◆ **DIRECTIONS**
For the material that follows, state the number of lines where "nach" occurs, and add nothing.

◆ **DATASET RECORDS**
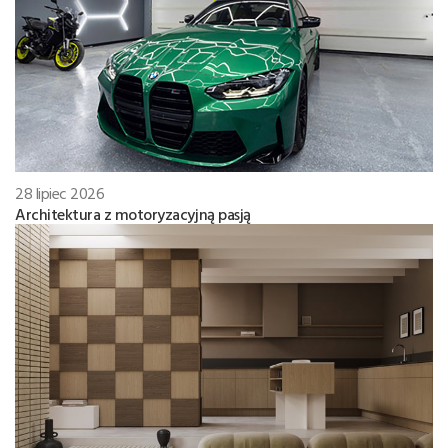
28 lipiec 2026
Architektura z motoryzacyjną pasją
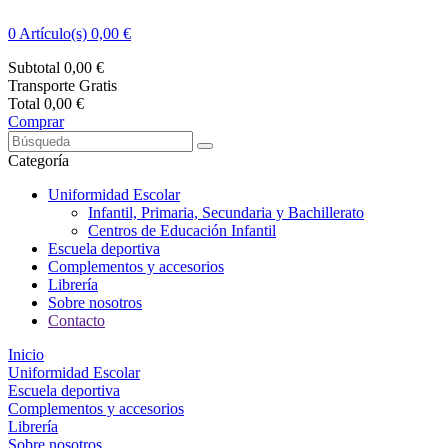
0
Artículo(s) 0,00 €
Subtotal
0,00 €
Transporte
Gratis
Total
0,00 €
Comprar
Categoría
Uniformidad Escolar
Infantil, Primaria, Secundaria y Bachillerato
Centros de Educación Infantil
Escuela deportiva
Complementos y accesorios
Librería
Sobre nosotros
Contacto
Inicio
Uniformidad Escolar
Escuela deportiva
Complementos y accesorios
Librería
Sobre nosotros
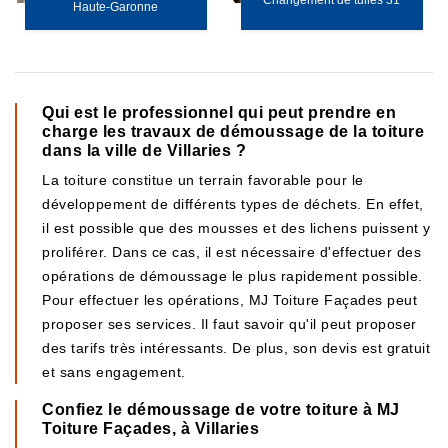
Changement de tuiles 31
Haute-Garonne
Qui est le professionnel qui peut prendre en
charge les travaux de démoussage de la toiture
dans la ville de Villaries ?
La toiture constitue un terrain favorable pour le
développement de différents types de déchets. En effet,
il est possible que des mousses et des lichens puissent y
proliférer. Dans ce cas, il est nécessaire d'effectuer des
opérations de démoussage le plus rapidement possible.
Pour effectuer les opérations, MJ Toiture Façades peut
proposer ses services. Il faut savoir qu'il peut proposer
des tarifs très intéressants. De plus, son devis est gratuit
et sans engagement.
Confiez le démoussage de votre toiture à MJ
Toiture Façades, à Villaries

==

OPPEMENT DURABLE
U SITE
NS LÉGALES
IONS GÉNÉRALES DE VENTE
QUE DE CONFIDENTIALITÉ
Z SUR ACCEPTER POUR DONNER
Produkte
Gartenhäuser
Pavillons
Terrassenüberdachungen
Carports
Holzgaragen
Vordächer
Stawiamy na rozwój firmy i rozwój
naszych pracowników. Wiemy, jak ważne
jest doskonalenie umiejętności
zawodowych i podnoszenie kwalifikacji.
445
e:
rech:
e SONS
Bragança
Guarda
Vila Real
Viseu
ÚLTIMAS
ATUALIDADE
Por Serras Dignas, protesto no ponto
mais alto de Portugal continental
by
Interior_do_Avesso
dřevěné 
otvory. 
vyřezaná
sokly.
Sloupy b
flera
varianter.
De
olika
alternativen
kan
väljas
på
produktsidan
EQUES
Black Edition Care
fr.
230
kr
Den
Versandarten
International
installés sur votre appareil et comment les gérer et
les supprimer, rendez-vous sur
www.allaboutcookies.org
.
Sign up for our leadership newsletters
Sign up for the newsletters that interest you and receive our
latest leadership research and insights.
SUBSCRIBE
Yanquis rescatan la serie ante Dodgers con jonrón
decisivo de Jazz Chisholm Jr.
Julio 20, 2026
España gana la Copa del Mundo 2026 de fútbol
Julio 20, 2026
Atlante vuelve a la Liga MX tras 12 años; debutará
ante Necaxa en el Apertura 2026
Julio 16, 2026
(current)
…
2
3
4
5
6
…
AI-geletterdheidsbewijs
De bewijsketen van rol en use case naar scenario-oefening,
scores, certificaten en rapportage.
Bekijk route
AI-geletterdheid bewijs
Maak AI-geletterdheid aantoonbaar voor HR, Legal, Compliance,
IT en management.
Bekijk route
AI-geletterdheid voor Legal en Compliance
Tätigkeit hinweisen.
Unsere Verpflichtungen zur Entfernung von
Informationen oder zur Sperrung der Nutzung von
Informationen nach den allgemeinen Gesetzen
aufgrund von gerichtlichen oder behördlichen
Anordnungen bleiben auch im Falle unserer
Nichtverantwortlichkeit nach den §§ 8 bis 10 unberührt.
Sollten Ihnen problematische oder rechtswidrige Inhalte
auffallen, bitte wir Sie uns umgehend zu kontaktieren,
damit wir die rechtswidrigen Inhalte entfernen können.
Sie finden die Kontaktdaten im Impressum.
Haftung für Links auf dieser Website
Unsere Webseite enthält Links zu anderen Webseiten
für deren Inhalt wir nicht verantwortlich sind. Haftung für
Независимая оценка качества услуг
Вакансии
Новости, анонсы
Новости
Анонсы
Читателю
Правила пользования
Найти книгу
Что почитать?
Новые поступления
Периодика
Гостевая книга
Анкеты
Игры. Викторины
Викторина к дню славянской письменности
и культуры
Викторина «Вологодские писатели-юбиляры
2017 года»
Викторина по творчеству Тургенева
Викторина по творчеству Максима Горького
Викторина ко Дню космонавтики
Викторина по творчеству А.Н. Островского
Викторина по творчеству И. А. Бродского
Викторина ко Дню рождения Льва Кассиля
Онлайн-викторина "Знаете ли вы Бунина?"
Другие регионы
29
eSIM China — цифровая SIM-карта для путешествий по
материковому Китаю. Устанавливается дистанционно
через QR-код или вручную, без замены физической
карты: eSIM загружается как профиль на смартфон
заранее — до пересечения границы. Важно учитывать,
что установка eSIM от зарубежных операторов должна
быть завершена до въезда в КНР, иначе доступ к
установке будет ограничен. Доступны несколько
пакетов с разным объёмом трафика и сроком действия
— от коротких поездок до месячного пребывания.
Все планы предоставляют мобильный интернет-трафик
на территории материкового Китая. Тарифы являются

◆ **THE ANSWER**
2